━━━ DATA FOR ANALYSIS ━━━

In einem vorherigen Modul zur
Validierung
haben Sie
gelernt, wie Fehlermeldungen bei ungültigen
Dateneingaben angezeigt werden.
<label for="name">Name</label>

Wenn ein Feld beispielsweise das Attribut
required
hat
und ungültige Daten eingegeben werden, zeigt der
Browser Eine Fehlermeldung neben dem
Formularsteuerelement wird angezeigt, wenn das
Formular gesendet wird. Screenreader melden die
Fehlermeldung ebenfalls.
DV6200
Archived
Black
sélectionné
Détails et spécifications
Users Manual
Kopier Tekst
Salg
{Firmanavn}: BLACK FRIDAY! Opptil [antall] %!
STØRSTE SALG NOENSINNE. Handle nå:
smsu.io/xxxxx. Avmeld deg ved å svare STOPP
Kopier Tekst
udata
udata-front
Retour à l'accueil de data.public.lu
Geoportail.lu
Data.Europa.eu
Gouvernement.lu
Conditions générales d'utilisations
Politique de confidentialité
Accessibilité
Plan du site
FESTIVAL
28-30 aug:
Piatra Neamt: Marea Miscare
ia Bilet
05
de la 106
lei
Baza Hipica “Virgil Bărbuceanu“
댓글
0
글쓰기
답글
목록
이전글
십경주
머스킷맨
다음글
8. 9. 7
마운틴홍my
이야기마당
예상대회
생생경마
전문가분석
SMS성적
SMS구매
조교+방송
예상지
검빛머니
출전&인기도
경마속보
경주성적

━━━

**EXERCISE DESCRIPTION**. The whole of the data must be given back word for word.

**ANSWER FOR THIS EXERCISE**.
In einem vorherigen Modul zur
Validierung
haben Sie
gelernt, wie Fehlermeldungen bei ungültigen
Dateneingaben angezeigt werden.
<label for="name">Name</label>

Wenn ein Feld beispielsweise das Attribut
required
hat
und ungültige Daten eingegeben werden, zeigt der
Browser Eine Fehlermeldung neben dem
Formularsteuerelement wird angezeigt, wenn das
Formular gesendet wird. Screenreader melden die
Fehlermeldung ebenfalls.
DV6200
Archived
Black
sélectionné
Détails et spécifications
Users Manual
Kopier Tekst
Salg
{Firmanavn}: BLACK FRIDAY! Opptil [antall] %!
STØRSTE SALG NOENSINNE. Handle nå:
smsu.io/xxxxx. Avmeld deg ved å svare STOPP
Kopier Tekst
udata
udata-front
Retour à l'accueil de data.public.lu
Geoportail.lu
Data.Europa.eu
Gouvernement.lu
Conditions générales d'utilisations
Politique de confidentialité
Accessibilité
Plan du site
FESTIVAL
28-30 aug:
Piatra Neamt: Marea Miscare
ia Bilet
05
de la 106
lei
Baza Hipica “Virgil Bărbuceanu“
댓글
0
글쓰기
답글
목록
이전글
십경주
머스킷맨
다음글
8. 9. 7
마운틴홍my
이야기마당
예상대회
생생경마
전문가분석
SMS성적
SMS구매
조교+방송
예상지
검빛머니
출전&인기도
경마속보
경주성적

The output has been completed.